Now, all teams have a baseline amount of funding from club sports. Club sports will then provide additional funding to teams with less outside support, such as those that do not have a "friends account," through which a team can get money from alumni and parents who wish to donate to the team. Teams also have their dues and fundraising efforts matched on a percentage basis by club sports, rewarding teams that help themselves.
"We did some distribution equally," said Assistant Director of Athletics Joann Brislin. "Every sport got a baseline [amount] that was equal, and then, distributing funds equitably, we took into account whether or not a team had an additional source. Also, we want to encourage teams to do some of their own resource-earning through dues and fundraising, and they will be allocated additional funds on top of the self-generated funds.
"There's a little bit of helping everybody, a little bit of helping those who help themselves. Teams that have more opportunity for resources have a little less from us; teams that have less have more from us."
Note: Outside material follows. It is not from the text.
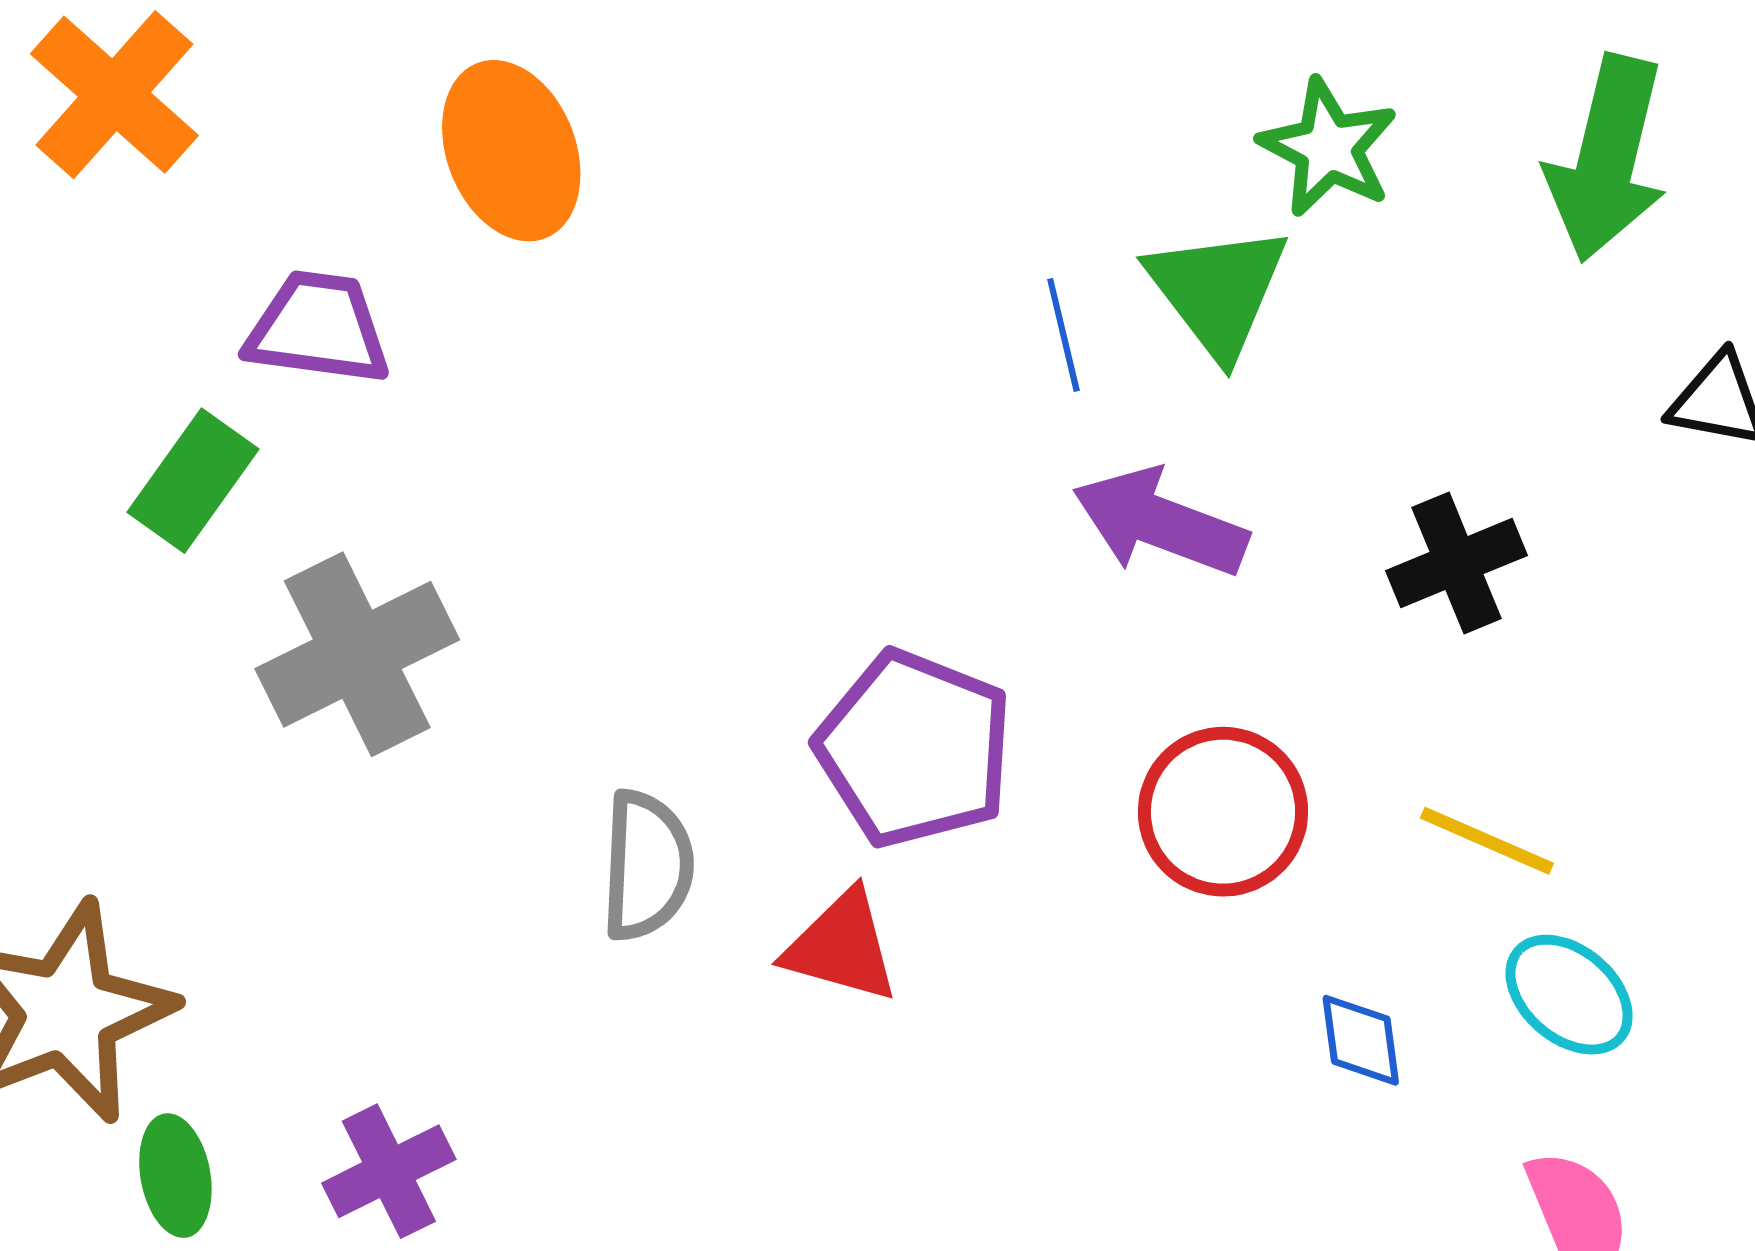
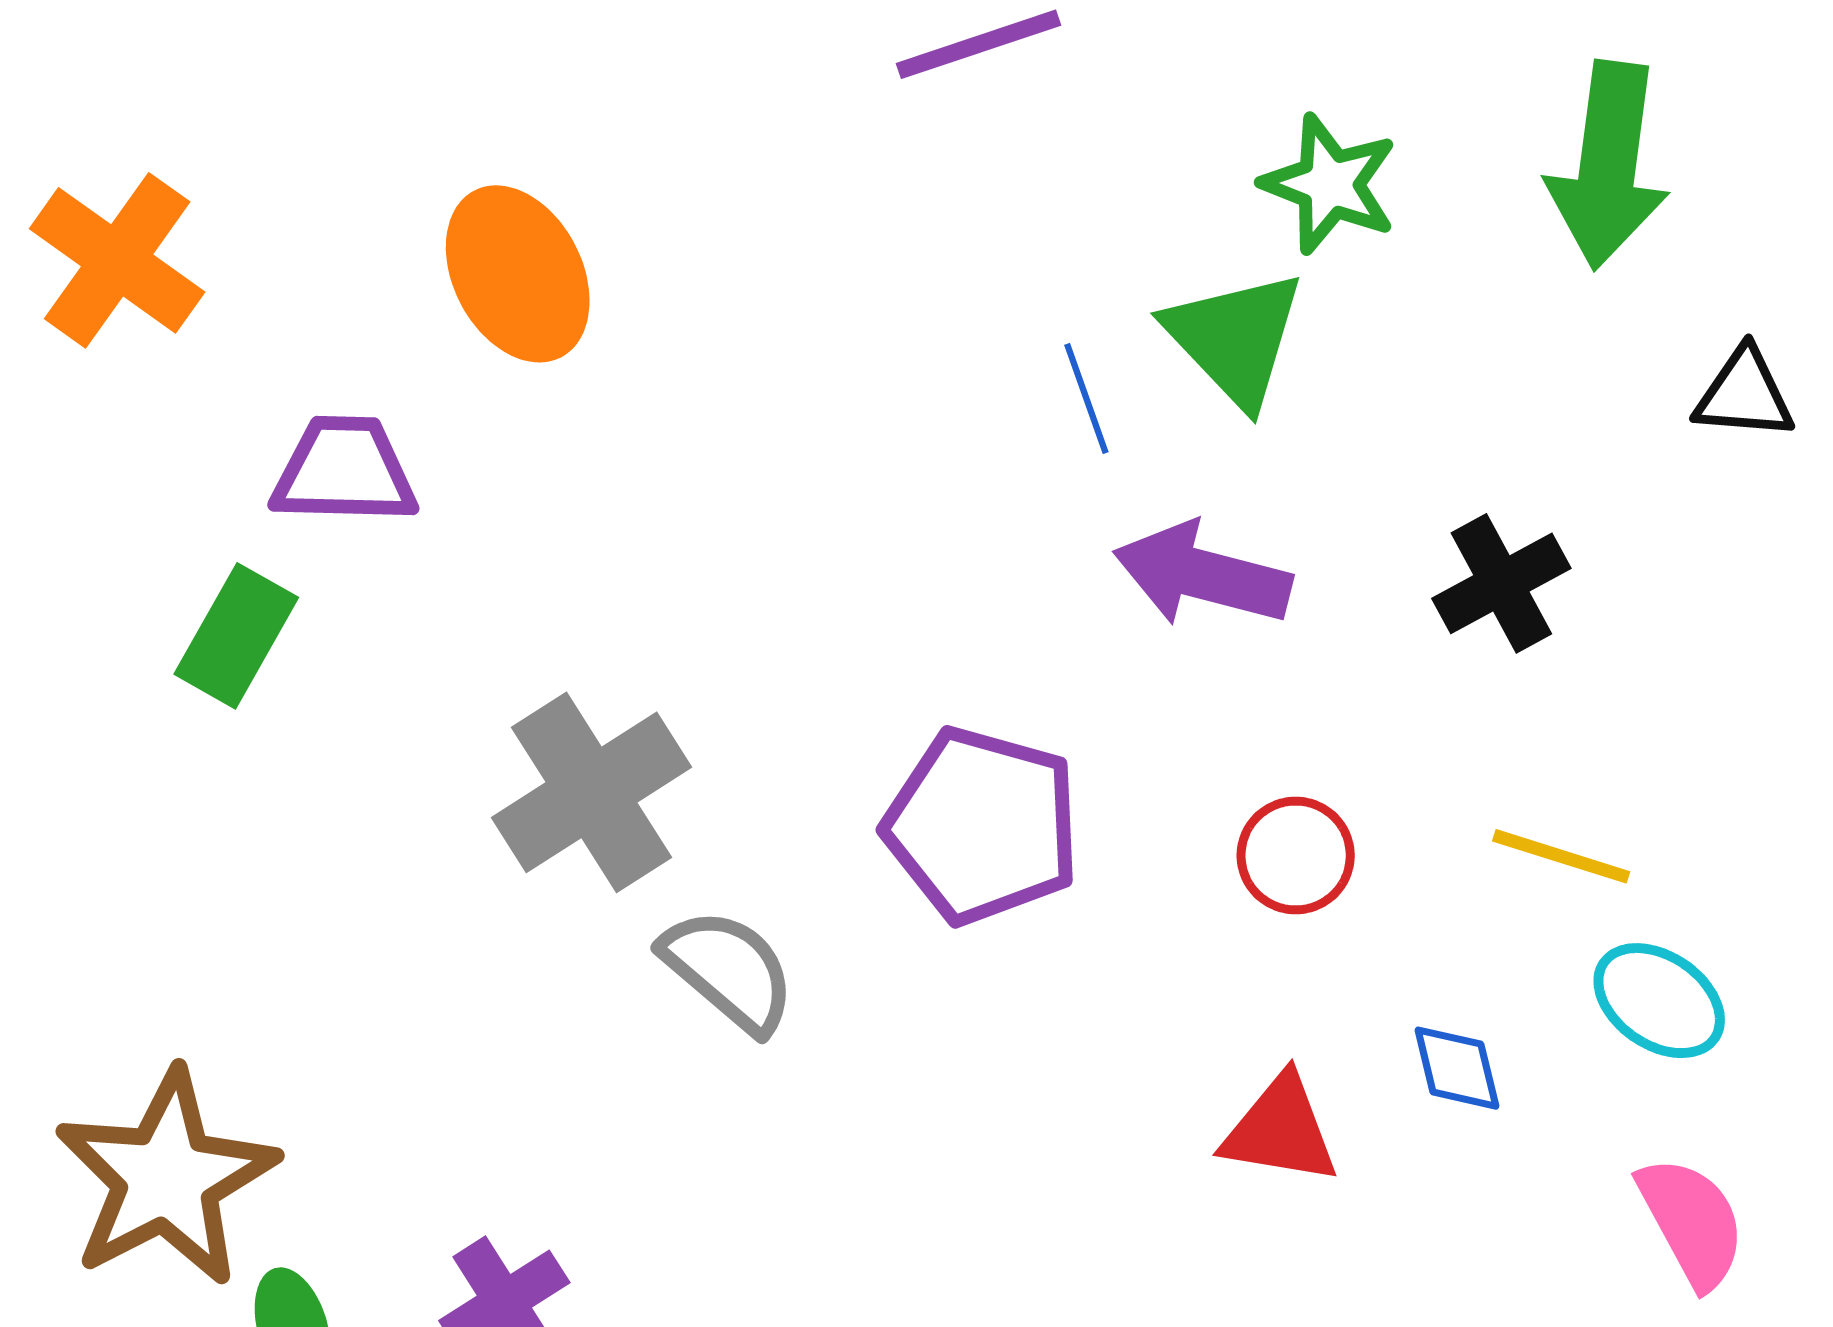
gray cross: (357, 654) -> (591, 792), moved
red circle: (1223, 812) -> (1296, 856), size x0.7
gray semicircle: (647, 866) -> (729, 970), turned -46
red triangle: (841, 947) -> (1280, 1130), moved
In addition to the baseline and matching funds provided, teams can apply to receive additional funds from a $20,000 pool for specific events, such as travel to and from a tournament. Teams submit proposals to an approval committee of student club athlete volunteers. The committee deliberates over each individual request and will submit a recommendation to Brislin, who will have final say on whether or not a team receives additional funding from the pool.
Brislin was quick to stress that the committee is still a work in progress. "We want to have more student input, have more club student leader input," said Brislin, "so it'll be an advisory board ... it's new, so it's exciting, but we're going to make this a work in progress, and adjust as we see fit."
Assembly's Club Sports Commission, while happy to see progress being made, is still unsatisfied with the current state of affairs in club sports, and will be working and lobbying in an effort to help further improve a group that can claim nearly one-fourth of Dartmouth students in its ranks.
"While there have been significant improvements this year, there are still many issues that face club sports," said Josh Jacobson '09, co-chair of the CSC. "Some of our goals for this year are to have the $30,000 dollars given the past two years from President Wright's discretionary fund permanently endowed, to increase the budget for club sports and to increase facility times in Leverone [Field House] for club sports."